AtScale, a four-year old startup that helps companies get a big-picture view of their big data inside their BI tools, announced a $25 million Series C investment today.
The round was led by Atlantic Bridge with participation from new investors Wells Fargo and Industry Ventures along with returning investors Storm Ventures, UMC, Comcast and XSeed Capital. With today’s investment, the company has raised $45 million.
AtScale founder and CEO Dave Mariani was one of the big data pioneers at Yahoo in the 2009 and 2010 timeframe and he saw a big problem with big data. He was able to use Hadoop, which was originally developed at Yahoo about that time, to extract big data, but when it came to translating that much data for business users, there was a problem.
It required taking the data and reducing the scope to make it useable for the business intelligence tools that line of business employees were using. “I spent my time making data small for analytics. It was like sipping data through a straw,” Mariani explained. He felt it was a wrong-headed approach, and as more companies faced the same issue, he saw a business opportunity if he could figure out a solution.
“A sense of urgency comes from [big data] pioneers who took a leap to big data and implemented Hadoop. They have this ‘Oh shit!’ moment where they realize none of their BI tools can talk to this, and they can’t provide any value. They are looking for a solution to that problem,” he said.
AtScale purports to solve all of that by providing a middleware type of solution. It allows companies who have been dealing with data snapshots, instead of the whole picture, to present the data to BI tools in such a way that they don’t have to settle for that small data view.
“We take a bunch of data silos and put a semantic layer across the data platforms and expose them in a consistent way,” Mariani said.

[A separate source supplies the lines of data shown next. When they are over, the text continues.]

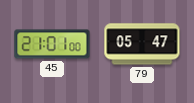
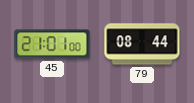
79: 05:47 -> 08:44
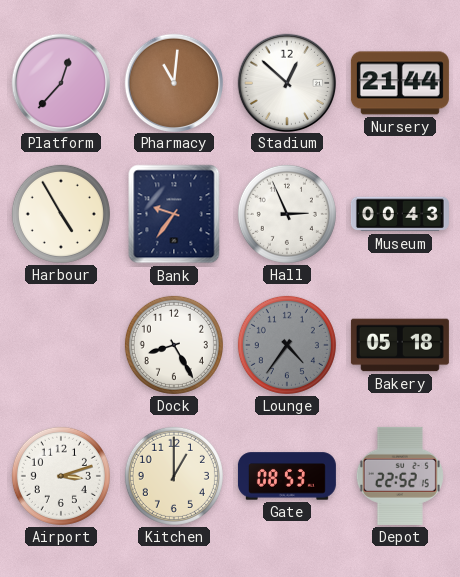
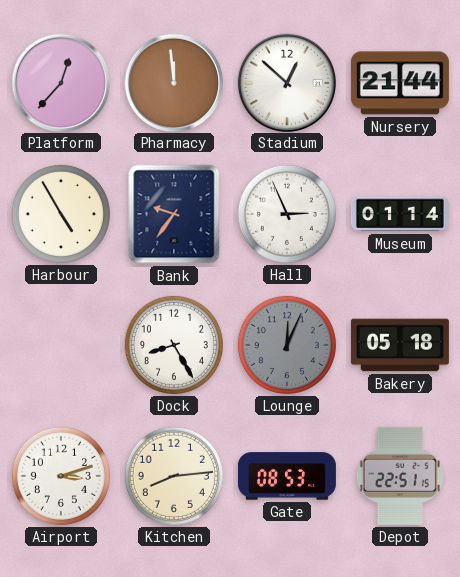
Pharmacy: 11:01 -> 11:59
Museum: 00:43 -> 01:14
Lounge: 4:36 -> 12:04
Kitchen: 1:00 -> 8:14
Depot: 22:52 -> 22:51
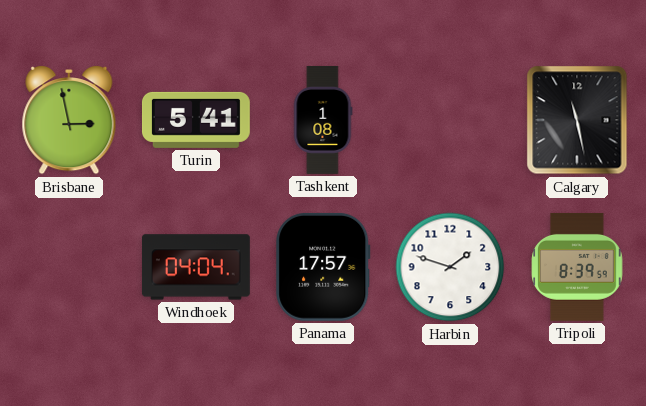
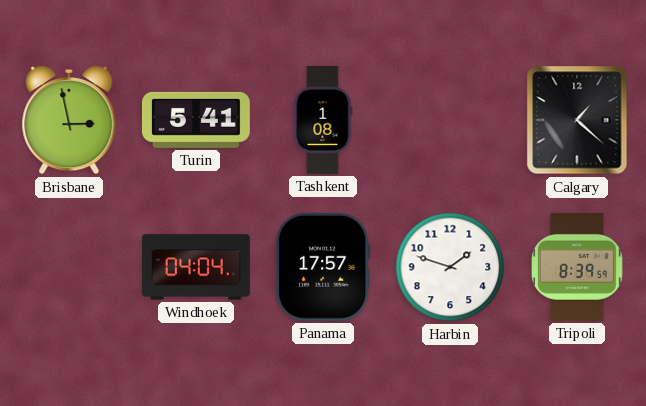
Calgary: 11:28 -> 1:22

That allows companies to see all of the data without cutting it into small chunks to make it work across these disparate sources.
While data is the lifeblood of any organization, Mariani says that companies like Home Depot, Allstate, Kraft-Heinz and American Express have been willing to take a chance with a startup because there simply are no big companies solving this problem right now and there is a real pain point inside these companies.
The company launched in 2013, and they have been selling the solution since 2016. They currently have 95 employees, but that is likely to increase over the next given the new influx of capital.